Support Questions

Find answers, ask questions, and share your expertise

SQOOP IMPORT --map-column-hive ignored

avatar
Contributor

Hello guys,

 

I am using Scoop to transfer data from postgresql to hive usaing storage parquet.

 

I have a problem with the postgresql format "timestamp without time zone" which is mapped to BIGINT and becomes unsable for queriing.

I found the import option: --map-column-hive varname=type.

I have tried with the type:STRING and TIMESTAMP, both are ignored and I do not get any message about it.

 

Version used: SQOOP 1.4.6, Postgresql 9.4, CDH 5.8.

any idea is welcome.

20 REPLIES 20

avatar
Contributor

Nobody is facing this problem?

avatar
New Contributor

Did you find a solution for this problem?

 

I am having the same issue.  I've scoured the internet and I think In my case, --map-column-hive is not working with the --as-parquetfile command for some reason.  I am not really sure why but I think that is the reason.

 

A workaround that I am trying is to import the file regularly and create a table in hive using the file you imported and casting to timestamp there

avatar
Explorer

Do we have any solution for this? I am facing the same issue.

avatar
Champion

Could you let us know the timestamp format - is it something like the below 

yyyy-mm-dd hh:mm:ss? 

 

avatar
Explorer
Hi,
The format is yyyy-mm-dd hh:mm:ss in RDBMS. When i try to sqoop it in hive, it does unix timestamp conversion but i want it to be in date format which is readable.
Thanks

avatar
Contributor

Hello,

in PostgreSQL, I have my datetime stored as TIMESTAMP without TIME ZONE.

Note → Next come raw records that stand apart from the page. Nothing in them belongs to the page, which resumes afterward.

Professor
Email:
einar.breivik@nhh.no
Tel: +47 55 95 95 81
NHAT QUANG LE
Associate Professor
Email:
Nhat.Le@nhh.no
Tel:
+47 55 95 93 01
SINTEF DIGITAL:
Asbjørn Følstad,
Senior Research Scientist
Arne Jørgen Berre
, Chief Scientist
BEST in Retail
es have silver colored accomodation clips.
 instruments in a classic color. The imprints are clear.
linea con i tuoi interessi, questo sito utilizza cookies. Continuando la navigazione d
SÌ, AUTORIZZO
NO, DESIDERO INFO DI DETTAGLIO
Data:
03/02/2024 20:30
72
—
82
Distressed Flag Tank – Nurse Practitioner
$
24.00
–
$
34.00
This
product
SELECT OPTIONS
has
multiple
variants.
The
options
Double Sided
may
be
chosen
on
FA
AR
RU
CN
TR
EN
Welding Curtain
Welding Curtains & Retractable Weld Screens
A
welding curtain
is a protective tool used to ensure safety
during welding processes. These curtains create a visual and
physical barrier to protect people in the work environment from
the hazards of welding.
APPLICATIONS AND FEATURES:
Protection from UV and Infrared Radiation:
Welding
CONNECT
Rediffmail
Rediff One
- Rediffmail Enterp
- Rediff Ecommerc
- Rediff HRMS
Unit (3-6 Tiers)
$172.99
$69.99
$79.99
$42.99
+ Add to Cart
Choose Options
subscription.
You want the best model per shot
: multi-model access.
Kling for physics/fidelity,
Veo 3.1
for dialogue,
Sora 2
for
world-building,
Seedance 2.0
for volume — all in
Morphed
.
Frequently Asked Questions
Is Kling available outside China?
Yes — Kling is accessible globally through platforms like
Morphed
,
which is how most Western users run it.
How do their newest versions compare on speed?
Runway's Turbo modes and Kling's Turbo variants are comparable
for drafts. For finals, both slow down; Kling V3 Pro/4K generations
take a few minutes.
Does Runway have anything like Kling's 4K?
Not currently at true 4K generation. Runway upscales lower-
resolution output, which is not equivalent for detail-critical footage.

I have tried with other variables types, the option is not working when doing an import to create a hive table in parquet format.

avatar
Champion

Would consider trying  type casting BIGINT TO Timestamp . 

Also please refer this document , I read it long back. I am quoting it from the cloudera manul document 

 

 

If you use Sqoop to convert RDBMS data to Parquet, be careful with interpreting any resulting values from DATE, DATETIME, or TIMESTAMP columns. 
The underlying values are represented as the Parquet INT64 type, which is represented as BIGINT in the Impala table.
The Parquet values represent the time in milliseconds, while Impala interprets BIGINT as the time in seconds.
Therefore, if you have a BIGINT column in a Parquet table that was imported this way from Sqoop, divide the values by 1000 when interpreting as the TIMESTAMP type.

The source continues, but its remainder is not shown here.